Von der Leyen’s future as commission president is dependent on political horse trading in the days ahead, but she has worked well with Meloni, including on a deal with Tunisia to crack down on migrants. Should she overcome hurdles – including reported opposition by Macron – and stay on, some analysts believe the German conservative could forge an even closer alliance with Meloni.

Or von der Leyen may not risk such a bargain. As election results came in Sunday night, she warned that centrist politicians would need to maintain stability in the face of extremist gains. Despite Meloni’s best attempts, her party is still seen as toxic by some leading voices in Europe.

Von der Leyen “does not need to go and seek the support of … the Brothers of Italy or even that of Giorgia Meloni,” Jean-Claude Juncker, former president European Commission, told the Italian outlet La Stampa. He described Meloni’s party as part “of the extreme right.”

The hard right in Europe is notoriously divided. But its strength in France could aid Meloni as she seeks to promote more independence from Brussels bureaucrats and to alter regional policies, such as the planned phaseout of internal combustion engines in Europe by 2035.

Meloni’s critics are concerned that her success could push the boundary of what it means to be “right wing” in Europe toward intolerance and illiberalism. She has not attacked the courts or the rule of law in the same manner as, say, Orban in Hungary or the hard-right leaders of Poland before a change of leadership there last year.

But she has sued critical journalists and intellectuals for libel. Her government has also chipped away at social rights.

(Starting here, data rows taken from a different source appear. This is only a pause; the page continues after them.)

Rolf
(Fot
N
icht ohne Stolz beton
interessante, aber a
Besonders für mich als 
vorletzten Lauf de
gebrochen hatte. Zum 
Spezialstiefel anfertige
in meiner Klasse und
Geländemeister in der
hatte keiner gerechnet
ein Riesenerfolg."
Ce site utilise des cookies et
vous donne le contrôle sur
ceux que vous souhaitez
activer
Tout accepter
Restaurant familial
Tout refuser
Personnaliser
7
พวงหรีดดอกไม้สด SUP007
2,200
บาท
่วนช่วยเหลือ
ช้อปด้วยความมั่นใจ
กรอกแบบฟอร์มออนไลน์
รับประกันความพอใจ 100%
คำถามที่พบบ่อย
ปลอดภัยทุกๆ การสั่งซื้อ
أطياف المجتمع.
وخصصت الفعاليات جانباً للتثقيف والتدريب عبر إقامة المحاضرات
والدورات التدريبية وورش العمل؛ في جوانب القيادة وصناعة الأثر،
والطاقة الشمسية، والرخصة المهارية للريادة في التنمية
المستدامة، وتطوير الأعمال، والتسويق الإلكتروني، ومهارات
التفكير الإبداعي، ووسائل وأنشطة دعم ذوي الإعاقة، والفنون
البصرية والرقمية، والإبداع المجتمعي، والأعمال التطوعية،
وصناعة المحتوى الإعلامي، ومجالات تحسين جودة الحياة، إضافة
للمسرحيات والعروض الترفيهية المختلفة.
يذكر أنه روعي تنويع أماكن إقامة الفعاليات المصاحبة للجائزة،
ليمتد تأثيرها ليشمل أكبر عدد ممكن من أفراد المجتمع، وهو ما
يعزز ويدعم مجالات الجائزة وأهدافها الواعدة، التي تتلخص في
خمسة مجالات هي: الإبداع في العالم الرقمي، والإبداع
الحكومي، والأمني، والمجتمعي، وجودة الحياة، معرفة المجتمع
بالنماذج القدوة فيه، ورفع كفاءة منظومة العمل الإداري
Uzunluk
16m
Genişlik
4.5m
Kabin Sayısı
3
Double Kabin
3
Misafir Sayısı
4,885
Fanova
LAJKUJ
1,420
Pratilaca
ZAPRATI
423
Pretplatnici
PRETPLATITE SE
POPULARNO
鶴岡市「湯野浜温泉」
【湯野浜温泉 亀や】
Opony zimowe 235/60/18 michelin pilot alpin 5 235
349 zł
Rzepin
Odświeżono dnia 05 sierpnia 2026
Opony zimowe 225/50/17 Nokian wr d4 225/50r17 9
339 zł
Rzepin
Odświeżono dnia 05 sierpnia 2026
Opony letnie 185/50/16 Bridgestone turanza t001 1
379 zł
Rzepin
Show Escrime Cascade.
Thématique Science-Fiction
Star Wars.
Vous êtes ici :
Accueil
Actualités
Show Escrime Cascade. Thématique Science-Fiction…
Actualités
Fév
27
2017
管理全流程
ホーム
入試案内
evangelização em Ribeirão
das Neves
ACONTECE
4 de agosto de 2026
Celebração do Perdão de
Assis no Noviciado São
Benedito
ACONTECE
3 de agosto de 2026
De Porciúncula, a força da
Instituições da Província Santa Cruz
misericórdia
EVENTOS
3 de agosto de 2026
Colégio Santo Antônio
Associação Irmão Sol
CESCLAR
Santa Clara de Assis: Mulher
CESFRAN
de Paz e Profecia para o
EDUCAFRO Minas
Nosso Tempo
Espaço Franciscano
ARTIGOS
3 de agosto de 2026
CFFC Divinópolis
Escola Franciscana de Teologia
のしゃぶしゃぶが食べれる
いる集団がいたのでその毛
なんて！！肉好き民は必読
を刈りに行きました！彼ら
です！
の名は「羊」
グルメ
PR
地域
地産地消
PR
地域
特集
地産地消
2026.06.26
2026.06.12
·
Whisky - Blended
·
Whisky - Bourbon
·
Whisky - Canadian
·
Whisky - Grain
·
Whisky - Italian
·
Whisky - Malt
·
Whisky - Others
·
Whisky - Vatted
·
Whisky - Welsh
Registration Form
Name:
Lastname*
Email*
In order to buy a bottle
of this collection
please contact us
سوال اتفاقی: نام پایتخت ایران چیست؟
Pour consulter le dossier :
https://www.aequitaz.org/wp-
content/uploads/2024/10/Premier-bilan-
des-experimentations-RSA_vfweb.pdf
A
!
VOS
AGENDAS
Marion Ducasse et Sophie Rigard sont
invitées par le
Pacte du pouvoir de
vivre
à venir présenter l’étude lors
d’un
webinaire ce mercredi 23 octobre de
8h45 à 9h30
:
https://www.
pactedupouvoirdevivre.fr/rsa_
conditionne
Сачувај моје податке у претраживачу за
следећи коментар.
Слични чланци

She has backed legislation that would lead to the criminalization of same-sex couples using international surrogacy (domestic surrogacy is already banned). In April, Italy’s two chambers approved a government-backed law that will allow antiabortion activists to enter family planning clinics.

“In the worst case scenario [Meloni’s success] may infect Europe with a wish to roll [LGBTQ+] rights back,” said Gabriele Piazzoni, secretary general of Arcigay, Italy’s largest gay rights group. “These attacks … threaten the level of social acceptance this country had reached.”